━━ The input

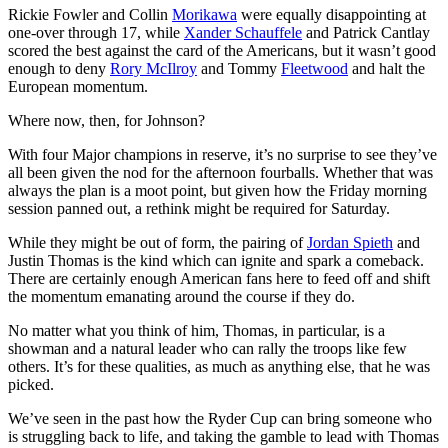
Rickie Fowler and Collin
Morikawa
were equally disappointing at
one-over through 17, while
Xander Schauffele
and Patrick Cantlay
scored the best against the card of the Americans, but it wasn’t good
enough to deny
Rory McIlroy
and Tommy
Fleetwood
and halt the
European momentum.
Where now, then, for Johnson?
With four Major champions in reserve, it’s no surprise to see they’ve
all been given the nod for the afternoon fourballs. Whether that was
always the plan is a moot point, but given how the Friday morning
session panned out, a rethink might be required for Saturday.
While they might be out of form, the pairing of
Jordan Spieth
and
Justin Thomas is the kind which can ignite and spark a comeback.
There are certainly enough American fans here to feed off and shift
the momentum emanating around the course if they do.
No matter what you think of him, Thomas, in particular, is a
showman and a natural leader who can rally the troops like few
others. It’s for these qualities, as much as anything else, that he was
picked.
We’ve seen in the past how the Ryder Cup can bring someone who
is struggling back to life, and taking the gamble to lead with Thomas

━━━━

== Required work ==
Leaving the pictures aside, give back all the records exactly as they are.

== Solution for this exercise ==
Rickie Fowler and Collin
Morikawa
were equally disappointing at
one-over through 17, while
Xander Schauffele
and Patrick Cantlay
scored the best against the card of the Americans, but it wasn’t good
enough to deny
Rory McIlroy
and Tommy
Fleetwood
and halt the
European momentum.
Where now, then, for Johnson?
With four Major champions in reserve, it’s no surprise to see they’ve
all been given the nod for the afternoon fourballs. Whether that was
always the plan is a moot point, but given how the Friday morning
session panned out, a rethink might be required for Saturday.
While they might be out of form, the pairing of
Jordan Spieth
and
Justin Thomas is the kind which can ignite and spark a comeback.
There are certainly enough American fans here to feed off and shift
the momentum emanating around the course if they do.
No matter what you think of him, Thomas, in particular, is a
showman and a natural leader who can rally the troops like few
others. It’s for these qualities, as much as anything else, that he was
picked.
We’ve seen in the past how the Ryder Cup can bring someone who
is struggling back to life, and taking the gamble to lead with Thomas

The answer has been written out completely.